Sunday, September 30, 2007

Another Tricky Day

"You've got the room with the fire escape; I've got the smoke detector" -The Knobs

It can be a liberating feeling when your baseball team is eliminated. I am just not sure that I could have handled the stress of another Mets post season especially with the memory still fresh from last year when Carlos Beltran's feet were in the box but the bat was on his shoulder as he watched the last pitch of game seven go by.

I didn't want to spend the next four weeks agonizing every night watching playoff games all pumped on caffeine to stay up past midnight and then all bleary eyed the next day while scouring every single word in every single newspaper, magazine, and website simultaneously while watching Peter Gammons on some continuous loop either real or more likely imagined in my head.

Instead I can do something fun. Like being the first one in my household to watch all ninety-seven hours of the Ken Burns World War II documentary!
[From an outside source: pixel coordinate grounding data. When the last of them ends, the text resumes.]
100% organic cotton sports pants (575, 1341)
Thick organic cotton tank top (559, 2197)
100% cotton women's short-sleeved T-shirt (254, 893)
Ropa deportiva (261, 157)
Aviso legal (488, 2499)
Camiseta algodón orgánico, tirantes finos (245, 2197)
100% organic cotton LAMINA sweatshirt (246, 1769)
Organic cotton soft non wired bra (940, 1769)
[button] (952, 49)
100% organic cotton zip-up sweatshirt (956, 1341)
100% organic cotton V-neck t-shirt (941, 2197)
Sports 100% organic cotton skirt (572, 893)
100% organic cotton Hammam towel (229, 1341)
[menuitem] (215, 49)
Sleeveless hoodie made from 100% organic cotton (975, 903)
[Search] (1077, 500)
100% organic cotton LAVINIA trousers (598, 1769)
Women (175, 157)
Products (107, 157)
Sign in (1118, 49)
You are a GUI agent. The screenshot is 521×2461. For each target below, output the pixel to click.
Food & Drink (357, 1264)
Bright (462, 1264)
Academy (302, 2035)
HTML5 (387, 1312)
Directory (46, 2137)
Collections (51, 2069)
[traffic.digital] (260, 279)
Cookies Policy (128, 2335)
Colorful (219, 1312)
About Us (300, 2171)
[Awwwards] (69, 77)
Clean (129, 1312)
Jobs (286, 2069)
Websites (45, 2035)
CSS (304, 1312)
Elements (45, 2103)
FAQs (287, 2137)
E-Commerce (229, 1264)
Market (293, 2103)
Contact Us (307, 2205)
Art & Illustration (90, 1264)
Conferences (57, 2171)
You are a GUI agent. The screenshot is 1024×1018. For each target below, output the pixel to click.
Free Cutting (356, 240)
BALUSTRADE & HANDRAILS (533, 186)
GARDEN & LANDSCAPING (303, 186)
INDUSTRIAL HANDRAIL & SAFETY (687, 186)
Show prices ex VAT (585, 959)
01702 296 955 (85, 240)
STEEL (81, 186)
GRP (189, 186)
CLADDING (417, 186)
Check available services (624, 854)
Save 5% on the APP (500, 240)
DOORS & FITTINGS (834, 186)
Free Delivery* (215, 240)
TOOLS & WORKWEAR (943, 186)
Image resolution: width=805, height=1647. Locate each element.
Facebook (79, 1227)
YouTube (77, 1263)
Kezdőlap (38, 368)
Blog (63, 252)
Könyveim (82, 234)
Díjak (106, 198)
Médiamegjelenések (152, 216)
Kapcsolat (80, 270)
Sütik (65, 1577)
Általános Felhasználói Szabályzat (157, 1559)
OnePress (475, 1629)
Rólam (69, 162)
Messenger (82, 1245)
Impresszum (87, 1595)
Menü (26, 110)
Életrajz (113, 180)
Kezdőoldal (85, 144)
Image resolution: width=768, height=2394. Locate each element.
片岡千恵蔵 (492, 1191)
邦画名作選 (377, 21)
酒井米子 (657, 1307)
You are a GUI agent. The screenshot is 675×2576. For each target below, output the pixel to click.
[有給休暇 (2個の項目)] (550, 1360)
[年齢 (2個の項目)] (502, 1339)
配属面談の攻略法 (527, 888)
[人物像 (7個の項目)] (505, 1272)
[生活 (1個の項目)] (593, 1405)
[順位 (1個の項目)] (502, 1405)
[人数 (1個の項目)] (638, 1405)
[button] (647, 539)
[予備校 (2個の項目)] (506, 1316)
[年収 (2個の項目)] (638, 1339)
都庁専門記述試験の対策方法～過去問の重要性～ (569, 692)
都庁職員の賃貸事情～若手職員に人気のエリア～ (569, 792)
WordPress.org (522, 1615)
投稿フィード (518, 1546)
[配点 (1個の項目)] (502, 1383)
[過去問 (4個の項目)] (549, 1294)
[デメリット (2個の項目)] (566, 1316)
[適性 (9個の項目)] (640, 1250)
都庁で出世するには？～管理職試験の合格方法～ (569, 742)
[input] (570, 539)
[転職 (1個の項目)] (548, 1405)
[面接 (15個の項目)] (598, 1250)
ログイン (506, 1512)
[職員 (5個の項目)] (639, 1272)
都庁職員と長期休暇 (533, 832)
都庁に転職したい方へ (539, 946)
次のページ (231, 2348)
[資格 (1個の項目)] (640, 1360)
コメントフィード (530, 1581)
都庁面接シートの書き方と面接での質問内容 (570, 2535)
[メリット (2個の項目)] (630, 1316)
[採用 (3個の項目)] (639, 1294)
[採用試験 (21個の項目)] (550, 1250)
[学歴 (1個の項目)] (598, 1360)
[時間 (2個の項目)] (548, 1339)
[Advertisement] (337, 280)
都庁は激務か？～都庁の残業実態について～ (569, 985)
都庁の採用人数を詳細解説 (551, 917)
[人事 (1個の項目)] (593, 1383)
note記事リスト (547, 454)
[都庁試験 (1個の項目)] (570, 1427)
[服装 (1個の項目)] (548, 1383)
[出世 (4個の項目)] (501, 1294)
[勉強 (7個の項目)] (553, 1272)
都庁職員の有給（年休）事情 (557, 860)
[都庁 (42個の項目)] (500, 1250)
Or I can brush up on my BNI Leadership Team Policy and Procedures Handbook! After all a good referral is a terrible thing to waste.

Now I'll be able to go up to New Hampshire for this weekend's Hens game against UNH with a clear head not having to worry about a Mets playoff game coinciding with Delaware's upcoming clash with Ricky Santos; or even worse having to find a bar in Durham the night before that is willing to switch the channel off the inevitable Bruins pre-season hockey game.

With all of this extra time I will be able to focus my attention on my calling-it-mediocre-would-be-generous fantasy football team, and give Kansas City back-up running back Michael Bennett the respect and attention he rightly deserves.

Okay, maybe not.

It is supposed to be different when you are forty-two, right?

Certainly I didn't feel as bad on Sunday when the Mets lost and the Phillies won ending the Mets season, as I did when the Jets lost the 1982 AFC Championship game to the Dolphins. I watched that game alone in my room at my parent's house in Green Acres because I was too nervous to watch the game with anyone else. I didn't come out of that room at all that night. I just sat there wondering what could have been had Jerome Barkum not dropped Richard Todd's pass in the endzone. I had to be prodded the next day by my mom just to go to school.

But at the same time, it probably would not have felt as good as it did in 1986 when Mookie's ball went through Buckner's legs and all of New York City erupted as we watched from an Italian restaurant on Sixth Avenue in Manhattan during Fall break from college; Billy Rustum finally picking his head up off the bar where it had been buried in his arms since the sixth inning because he just couldn't bear to watch.

We love sports as much for the lows as we do for the highs.

I understand the depths of the Phillies fan. I took a three year Mets sabbatical when I worked for the Phillies from 1992-94. I was in the visitor's radio booth in Toronto at Skydome producing the radio broadcast when Joe Carter took Mitch Williams deep in game six to abruptly end the 1993 World Series.

I don't hold any animosity towards the Phillies for overtaking the Mets this year. Let's face it: The Mets blew it. They completely imploded and the Phillies were there to pick up the mess. The Phillies, to their credit, put themselves into a position to take advantage of the collapse. But it was a collapse.

Good luck to the Phillies and all my Phillie fan friends. Enjoy the ride over the next three weeks and I hope they don't break your heart again.

I'll be sure to save the season premiere of Two and Half Men for you on my Tivo.